Yesterday I had the rare opportunity to take Turner to his preschool on the bus. The day before I had unfortunately gotten a flat tire on our brand new minivan after picking up the kids from school. It wasn’t fun having to sit at the gas station for an hour with 3 kids waiting for roadside assistance, but with the car’s DVD player and the one granola bar I managed to find in my bag, we somehow made it through.
So anyways, Larry wanted to take the car in to the dealer early in the morning so he wouldn’t have to deal with waiting in line, which meant I would be car-less for morning school drop offs. I borrowed a car from a friend to take Christopher to his carpool ride and then decided I would take Turner to school on the bus so that I could go straight to the car dealer afterwards to retrieve our car. Turner couldn’t be more excited to go on the big public bus. For the first few weeks of school he would look longingly at the yellow school buses parked in front and always ask me if he would get to go on them.

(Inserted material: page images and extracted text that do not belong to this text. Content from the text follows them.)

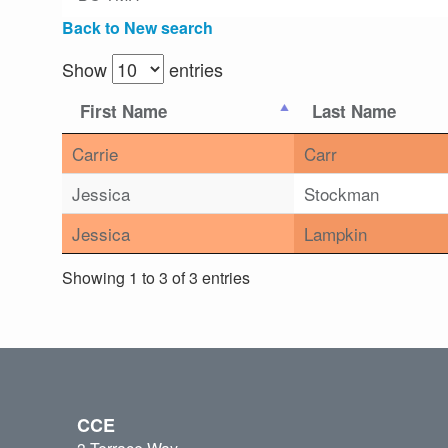
Back to New search
Show
entries
First Name
Last Name
Carrie
Carr
Jessica
Stockman
Jessica
Lampkin
Showing 1 to 3 of 3 entries
CCE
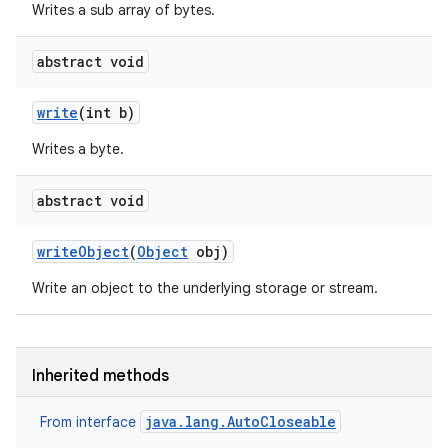
Writes a sub array of bytes.
abstract void
write
(int b)
Writes a byte.
abstract void
write
Object
(
Object
obj)
Write an object to the underlying storage or stream.
Inherited methods
ces
java.lang.AutoCloseable
From interface
ets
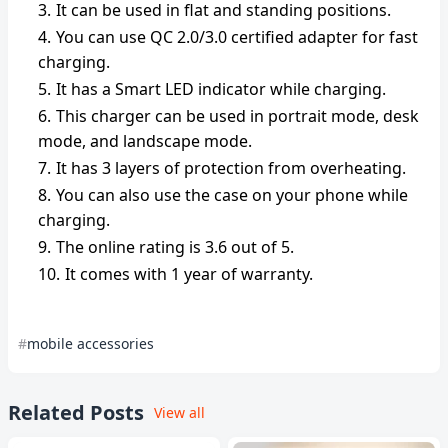
It can be used in flat and standing positions.
You can use QC 2.0/3.0 certified adapter for fast
charging.
It has a Smart LED indicator while charging.
This charger can be used in portrait mode, desk
mode, and landscape mode.
It has 3 layers of protection from overheating.
You can also use the case on your phone while
charging.
The online rating is 3.6 out of 5.
It comes with 1 year of warranty.
mobile accessories
Related Posts
View all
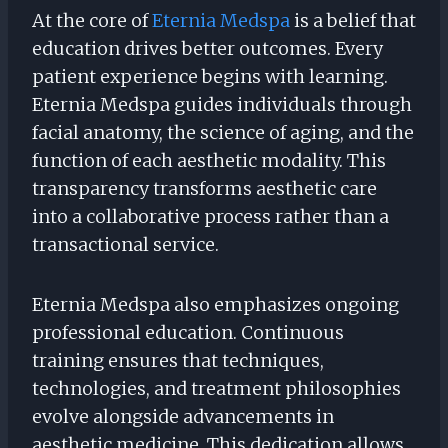
At the core of
Eternia Medspa
is a belief that
education drives better outcomes. Every
patient experience begins with learning.
Eternia Medspa guides individuals through
facial anatomy, the science of aging, and the
function of each aesthetic modality. This
transparency transforms aesthetic care
into a collaborative process rather than a
transactional service.
Eternia Medspa also emphasizes ongoing
professional education. Continuous
training ensures that techniques,
technologies, and treatment philosophies
evolve alongside advancements in
aesthetic medicine. This dedication allows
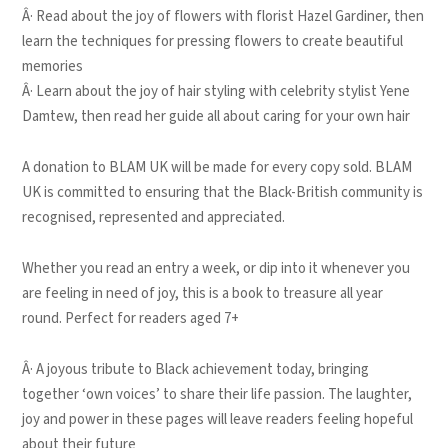
Â· Read about the joy of flowers with florist Hazel Gardiner, then
learn the techniques for pressing flowers to create beautiful
memories
Â· Learn about the joy of hair styling with celebrity stylist Yene
Damtew, then read her guide all about caring for your own hair
A donation to BLAM UK will be made for every copy sold. BLAM
UK is committed to ensuring that the Black-British community is
recognised, represented and appreciated.
Whether you read an entry a week, or dip into it whenever you
are feeling in need of joy, this is a book to treasure all year
round. Perfect for readers aged 7+
Â· A joyous tribute to Black achievement today, bringing
together ‘own voices’ to share their life passion. The laughter,
joy and power in these pages will leave readers feeling hopeful
about their future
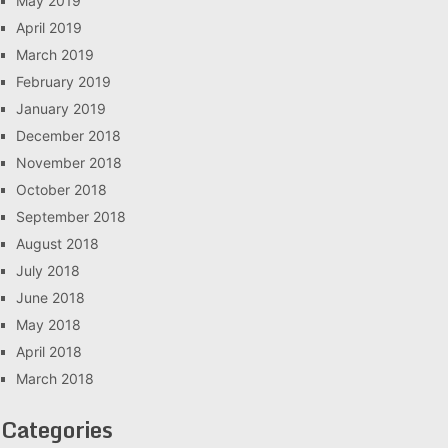
May 2019
April 2019
March 2019
February 2019
January 2019
December 2018
November 2018
October 2018
September 2018
August 2018
July 2018
June 2018
May 2018
April 2018
March 2018
Categories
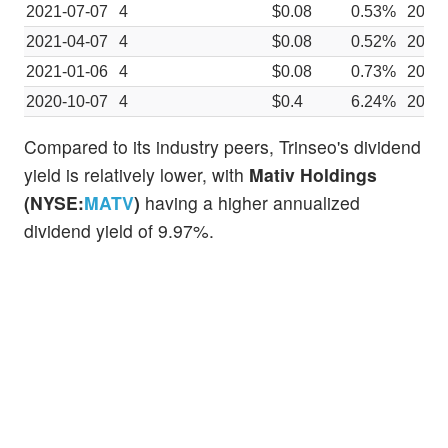
2021-07-07
4
$0.08
0.53%
2021
2021-04-07
4
$0.08
0.52%
2021
2021-01-06
4
$0.08
0.73%
2020
2020-10-07
4
$0.4
6.24%
2020
Compared to its industry peers, Trinseo's dividend
yield is relatively lower, with
Mativ Holdings
(NYSE:
MATV
)
having a higher annualized
dividend yield of 9.97%.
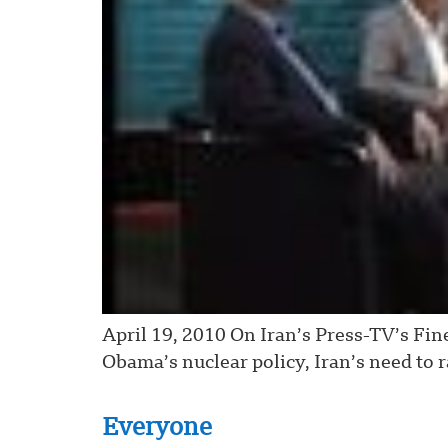
April 19, 2010 On Iran’s Press-TV’s Fin
Obama’s nuclear policy, Iran’s need to 
Everyone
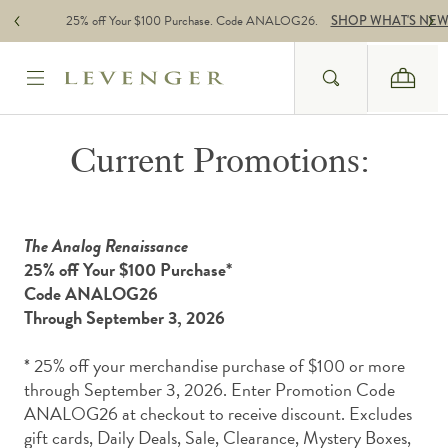
Skip to content
25% off Your $100 Purchase. Code ANALOG26.
SHOP WHAT'S NE
Search
Cart
Website Accessbility Policy
Current Promotions:
The Analog Renaissance
25% off Your $100 Purchase*
Code ANALOG26
Through September 3, 2026
* 25% off your merchandise purchase of $100 or more
through September 3, 2026. Enter Promotion Code
ANALOG26 at checkout to receive discount.
Excludes
gift cards, Daily Deals, Sale, Clearance, Mystery Boxes,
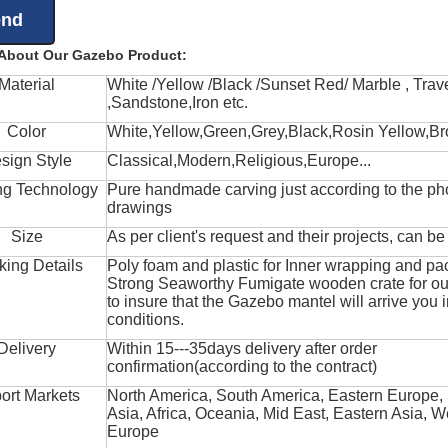
 About Our Gazebo Product:
Material
White /Yellow /Black /Sunset Red/ Marble , Trave
,Sandstone,Iron etc.
Color
White,Yellow,Green,Grey,Black,Rosin Yellow,Br
sign Style
Classical,Modern,Religious,Europe...
ng Technology
Pure handmade carving just according to the ph
drawings
Size
As per client's request and their projects, can b
king Details
Poly foam and plastic for Inner wrapping and pa
Strong Seaworthy Fumigate wooden crate for ou
to insure that the Gazebo mantel will arrive you 
conditions.
Delivery
Within 15---35days delivery after order
confirmation(according to the contract)
ort Markets
North America, South America, Eastern Europe,
Asia, Africa, Oceania, Mid East, Eastern Asia, W
Europe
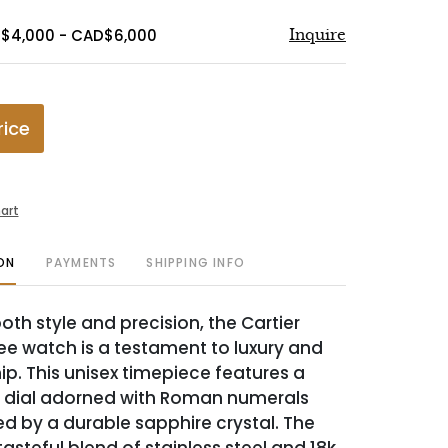
D$4,000 - CAD$6,000
Inquire
rice
art
ON
PAYMENTS
SHIPPING INFO
oth style and precision, the Cartier
e watch is a testament to luxury and
p. This unisex timepiece features a
e dial adorned with Roman numerals
d by a durable sapphire crystal. The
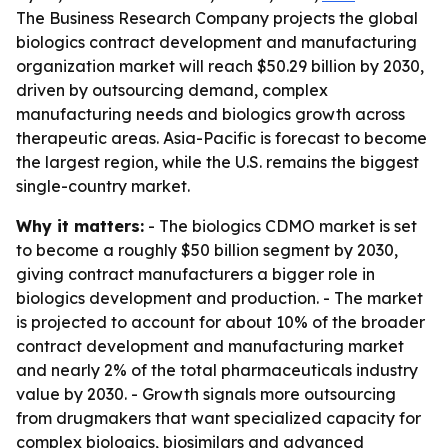
The Business Research Company projects the global
biologics contract development and manufacturing
organization market will reach $50.29 billion by 2030,
driven by outsourcing demand, complex
manufacturing needs and biologics growth across
therapeutic areas. Asia-Pacific is forecast to become
the largest region, while the U.S. remains the biggest
single-country market.
Why it matters:
- The biologics CDMO market is set
to become a roughly $50 billion segment by 2030,
giving contract manufacturers a bigger role in
biologics development and production. - The market
is projected to account for about 10% of the broader
contract development and manufacturing market
and nearly 2% of the total pharmaceuticals industry
value by 2030. - Growth signals more outsourcing
from drugmakers that want specialized capacity for
complex biologics, biosimilars and advanced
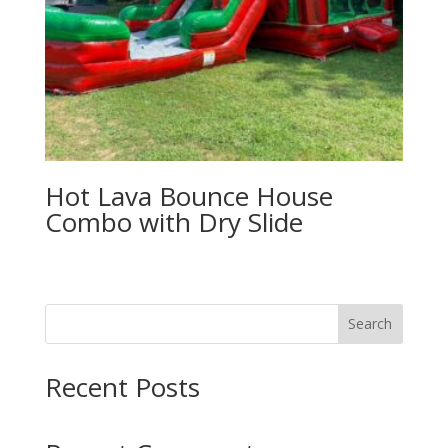
Hot Lava Bounce House
Combo with Dry Slide
Search
Recent Posts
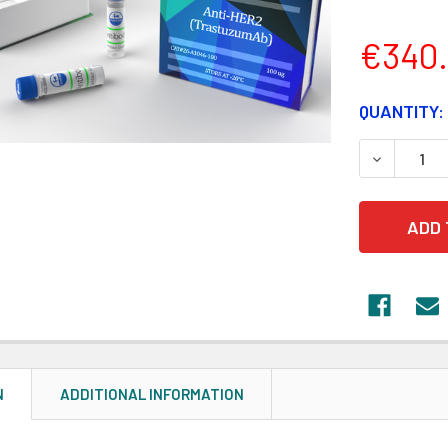
€340
CURRENT
QUANTITY:
STOCK:
DECREASE
N
ADDITIONAL INFORMATION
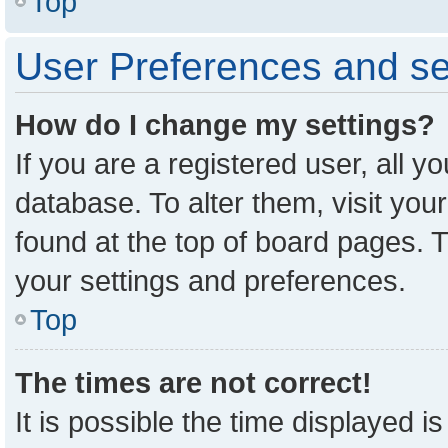
Top
User Preferences and se
How do I change my settings?
If you are a registered user, all y
database. To alter them, visit you
found at the top of board pages. T
your settings and preferences.
Top
The times are not correct!
It is possible the time displayed i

Berkeley public transit may not be the same as a yellow school bus, but in the eyes of a 3 year old, it’s just as exciting.
We walked the couple of blocks from our house to the bus stop and waited for only about 5 minutes before our bus pulled up. I instructed Turner before getting on that he should say “Good morning” to the driver, and he did just that as we ascended the steps. I asked him where he wanted to sit, and he said, “in the caboose!” so we marched to the back of the bus and plunked down in two empty seats by the window. As the bus pulled away and as we watched the streets of the city flash past us, I was suddenly transported back to my childhood. I did most of my growing up in New York City and taking public transportation was a huge part of my life. I think as early as 4th grade I was already taking the public bus to school on my own and in junior high and high school, I had to take two buses everyday to school. I have fond memories of me and my friends gallivanting all over the city with our free school bus passes. It’s a little shocking to me now as a mom to think of how much freedom I had back then as a kid.
As the bus curved its way through downtown Berkeley, I looked out the window with my son and noticed things I had never seen before. Turner and I took turns pointing things out to each other, people we saw walking down the streets, things we saw in shop windows. Before we knew it, we were at our stop. I pressed the stop requested button and both of us hopped out the back door and took our time walking the four blocks to his preschool. He was as happy as a clam…and I was too. I don’t think I would trade in the convenience of a car for taking public transportation every day, but it was nice not to be the one behind the wheel for one morning. And it was also nice being able to share a slice of my childhood with my son.